Tuesday, February 24, 2009

Marianas Trench Visitors Center

Alexie Zotomayor, one of the Friends of the Monument and the author of Boon or Bane, had a letter to the editor appear in the Saipan Tribune today.

Rebranding the CNMI as a destination

With the establishment of the Marianas Trench Marine National Monument the CNMI has the opportunity to rebrand itself as a travel destination.

Although it is not a fully protected marine reserve, the monument is one of the world’s largest protected areas. This in itself is not something that will attract tourists to our shores. We have to give people a reason to want to visit the monument and our islands.

Saipan could sell itself as "The Gateway to the Mariana Trench." The stores in Garapan could sell t-shirts that read, "I dove the Marianas Trench." Maybe one day submersibles could take tourists to the underwater eruptions off the coast of Rota.

This will require a lot of work, and communities, businesses, and the government will have to contribute to the change.

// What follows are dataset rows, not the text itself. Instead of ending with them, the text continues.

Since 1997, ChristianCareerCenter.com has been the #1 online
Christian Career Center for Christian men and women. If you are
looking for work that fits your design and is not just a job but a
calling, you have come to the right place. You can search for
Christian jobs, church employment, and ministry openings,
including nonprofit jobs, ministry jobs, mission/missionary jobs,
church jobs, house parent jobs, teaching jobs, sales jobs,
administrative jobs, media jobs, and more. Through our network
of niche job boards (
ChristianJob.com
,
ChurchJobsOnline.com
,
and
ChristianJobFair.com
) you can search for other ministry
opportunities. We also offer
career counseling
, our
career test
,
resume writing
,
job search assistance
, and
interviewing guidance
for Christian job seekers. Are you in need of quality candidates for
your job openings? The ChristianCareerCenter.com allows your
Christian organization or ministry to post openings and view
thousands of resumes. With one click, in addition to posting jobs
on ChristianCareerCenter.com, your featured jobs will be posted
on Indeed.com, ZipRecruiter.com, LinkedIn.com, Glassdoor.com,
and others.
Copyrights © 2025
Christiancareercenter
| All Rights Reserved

One of the first steps toward this rebranding is for the federal government to build a Marianas Trench Marine National Monument visitors center. Half-museum, half-aquarium, the visitors center could and should be one of the premier tourism destinations in the Pacific.

I hope that our leaders on Capital Hill and in Washington, D.C. are working with the federal government to bring the visitors center to Saipan.

Alexie Villegas Zotomayor
Chinatown, Saipan
There is a concern among certain people that a lot of the benefits of the Marianas Trench Marine National Monument will end up in Guam because the monument boundaries extend into some of the Federal waters close to Guam. The Bush Administration, through his Council of Environmental Quality Chairman James Connaughton, promised the CNMI that they would have a seat at the table (check), untold worldwide media attention (check), a visitors center, a research/enforcement boat, and federal jobs.

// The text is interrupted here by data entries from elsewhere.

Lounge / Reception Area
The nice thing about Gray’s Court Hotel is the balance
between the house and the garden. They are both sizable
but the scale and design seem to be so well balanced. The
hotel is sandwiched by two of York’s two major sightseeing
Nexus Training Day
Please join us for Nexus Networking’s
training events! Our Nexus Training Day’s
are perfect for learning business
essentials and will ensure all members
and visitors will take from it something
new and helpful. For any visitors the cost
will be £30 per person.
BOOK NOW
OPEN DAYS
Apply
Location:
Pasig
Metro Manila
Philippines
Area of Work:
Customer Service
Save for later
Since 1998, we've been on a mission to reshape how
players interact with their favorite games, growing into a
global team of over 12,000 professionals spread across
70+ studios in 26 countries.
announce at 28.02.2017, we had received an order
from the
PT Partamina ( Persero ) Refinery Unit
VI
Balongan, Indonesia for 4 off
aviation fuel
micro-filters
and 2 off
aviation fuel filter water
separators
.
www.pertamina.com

The NOAA Sanctuaries people in Hawai'i know about these promises because during the campaign the Friends of the Monument sent them copies of every letter they wrote. Since we assumed that NOAA Sanctuaries would manage the monument, nobody took the time to do any work with anybody at US Fish & Wildlife Service, so they probably have no idea what conversations took place during the process to create the monument. The situation is also complicated by the fact that the key people we worked with in the Bush Administration have since been replaced by the Obama Administration. Some of the key players haven't even been replaced yet, either, like the Secretary of Commerce.

The Friends of the Monument consider themselves the "guardians" of the Marianas Trench and they are going to work hard to ensure that the benefits promised to the CNMI come to fruition.